Exploring Verona

For the final full day in Verona, we visited a consortium. Verona Consortium is made up of 48 companies that specialize in a fashion-related business in the Veneto region. It was founded in 2000 as a guild to help smaller businesses compete on an international scale and have access to fashion experts and consultants. The consortium prides itself in the idea of “made in Italy.” One of the problems with the consortium is unclear leadership structures within individual companies because many are family businesses that began shortly after WWII. The consortium can help organize these struggling companies. Another problem is internal competition within the consortium. This means that competing companies may not be as likely to honor the consortium’s requests to help another company financially. Many of these companies are relatively small. In fact, 65% have between six and 50 employees. These companies would not be able to compete internationally with larger companies and brands. With a membership fee, the companies have access to training and projects. Additionally, they can take on larger contracts because other companies within the consortium can help expedite the production process by having what is essentially vertical integration in the supply chain. 
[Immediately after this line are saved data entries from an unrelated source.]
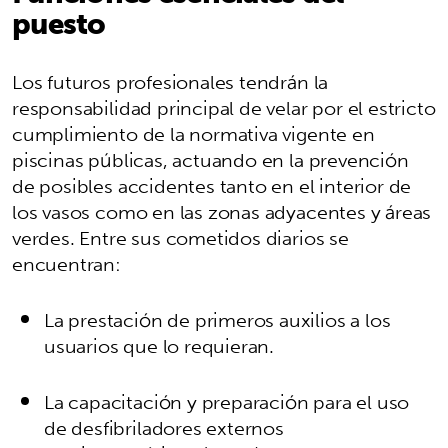
puesto
Los futuros profesionales tendrán la
responsabilidad principal de velar por el estricto
cumplimiento de la normativa vigente en
piscinas públicas, actuando en la prevención
de posibles accidentes tanto en el interior de
los vasos como en las zonas adyacentes y áreas
verdes. Entre sus cometidos diarios se
encuentran:
La prestación de primeros auxilios a los
usuarios que lo requieran.
La capacitación y preparación para el uso
de desfibriladores externos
After visiting the consortium, it was lunch time. Because many of us were sick of pasta and pizza, we decided to find some Asian food. After quite a bit of exploring, we settled on a nearby all-you-can-eat sushi restaurant. I don’t even know what I ate, but it was definitely good. Learning how to use chopsticks was also not something I expected to do in Italy. After lunch, we headed out to do some shopping in Verona. One thing we noticed is that many collared shirts have the shape of a collar but do not fold down. The European style collars made many of the shirts look awkward to us. After shopping, we headed out to walk around Verona. There is a high point in the town somewhere that gives an amazing view of the entire town, but we were not able to find it. Instead, we found a beautiful bridge that looked over the tourist side of Verona’s center, the residential side, and rolling hills with immense houses. For anyone visiting Italy, Verona should definitely be on the itinerary. It is beautiful and not nearly as tourist-heavy as larger cities. Life is a lot slower in Verona than Milan. We were able to talk to shop owners and compare their views of Italy to our own. The manager at Michael Kors was able to tell us about less tourist-heavy parts of town. Apparently, water is not always super expensive for meals. Another worker instantly recognized Pittsburgh and said that he listened to Wiz Khalifa and Mac Miller music. It was neat to have conversations like this because these connections are what truly broadens your horizons.